Но стоило напомнить ему о шхерах, как он хмурился, умолкал или же, наоборот, принимался пространно осуждать свое непосредственное начальство.
Еще бы! Он хочет торпедировать вражеские корабли, преграждая им путь к Ленинграду, а его, как назло, чуть ли не каждую ночь суют в эти шхеры. Рвется на оперативный простор, в открытое море, а вместо этого должен кружить по извилистым, узким протокам, с тревогой озираясь по сторонам, на малых оборотах моторов, чтобы не засекли по буруну.

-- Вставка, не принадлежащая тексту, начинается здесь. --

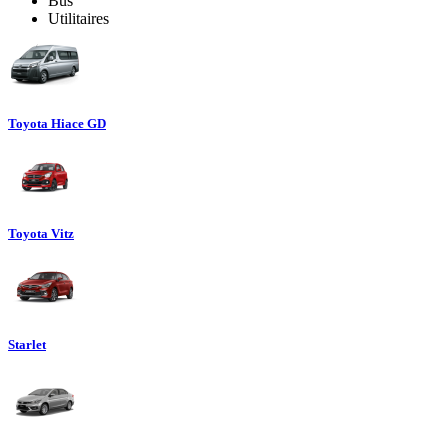
Bus
Utilitaires
Toyota Hiace GD
Toyota Vitz
Starlet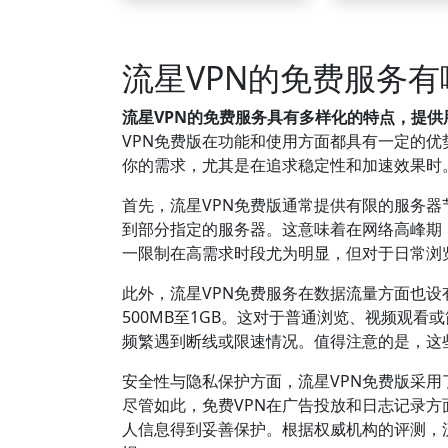
流星VPN的免费服务
流星VPN的免费服务具有多样化的特点，提
VPN免费版在功能和使用方面都具有一定的
你的需求，尤其是在追求稳定性和加速效果时
首先，流星VPN免费版通常提供有限的服务
到部分指定的服务器。这意味着在网络高峰期
一限制在高需求时段尤为明显，但对于日常浏
此外，流星VPN免费服务在数据流量方面也
500MB至1GB。这对于普通浏览、视频观
频繁遇到断线或限速情况。值得注意的是，这
安全性与隐私保护方面，流星VPN免费版采
尽管如此，免费VPN在广告投放和日志记录
人信息得到妥善保护。根据权威机构的评测，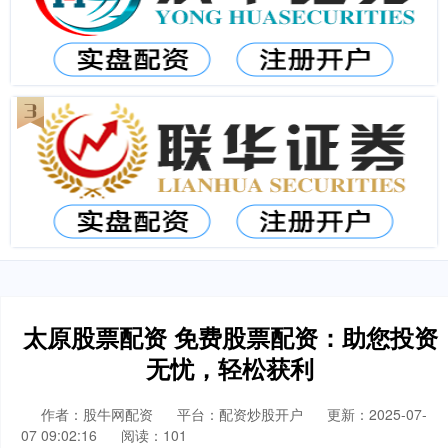
太原股票配资 免费股票配资：助您投资
无忧，轻松获利
作者：股牛网配资
平台：配资炒股开户
更新：2025-07-
07 09:02:16
阅读：101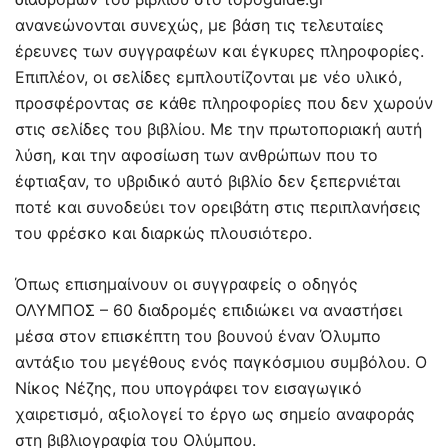
ανανεώνονται συνεχώς, με βάση τις τελευταίες
έρευνες των συγγραφέων και έγκυρες πληροφορίες.
Επιπλέον, οι σελίδες εμπλουτίζονται με νέο υλικό,
προσφέροντας σε κάθε πληροφορίες που δεν χωρούν
στις σελίδες του βιβλίου. Με την πρωτοποριακή αυτή
λύση, και την αφοσίωση των ανθρώπων που το
έφτιαξαν, το υβριδικό αυτό βιβλίο δεν ξεπερνιέται
ποτέ και συνοδεύει τον ορειβάτη στις περιπλανήσεις
του φρέσκο και διαρκώς πλουσιότερο.
Όπως επισημαίνουν οι συγγραφείς ο οδηγός
ΟΛΥΜΠΟΣ – 60 διαδρομές επιδιώκει να αναστήσει
μέσα στον επισκέπτη του βουνού έναν Όλυμπο
αντάξιο του μεγέθους ενός παγκόσμιου συμβόλου. Ο
Νίκος Νέζης, που υπογράφει τον εισαγωγικό
χαιρετισμό, αξιολογεί το έργο ως σημείο αναφοράς
στη βιβλιογραφία του Ολύμπου.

Он досадливо передергивал плечами:
«Люблю, понимаешь, размах, движение, а там повернуться негде. Вроде как в тесной комнате краковяк танцевать. Шагнул вправо — локтем в буфет угодил, налево — за гардероб зацепился…»
Сравнение было удачно. В шхерах очень тесно.
А во время войны стало еще более тесно — от мин. Балтийская вода в ту пору была круто замешана на минах.
Мины, мины! Куда ни шагни, всюду эти мины. Покачиваются на минрепах, как поганки на тонких ножках, лежат, притаясь среди донных водорослей и камней, или носятся по воле волн, избычась, грозя своими коротенькими рожками.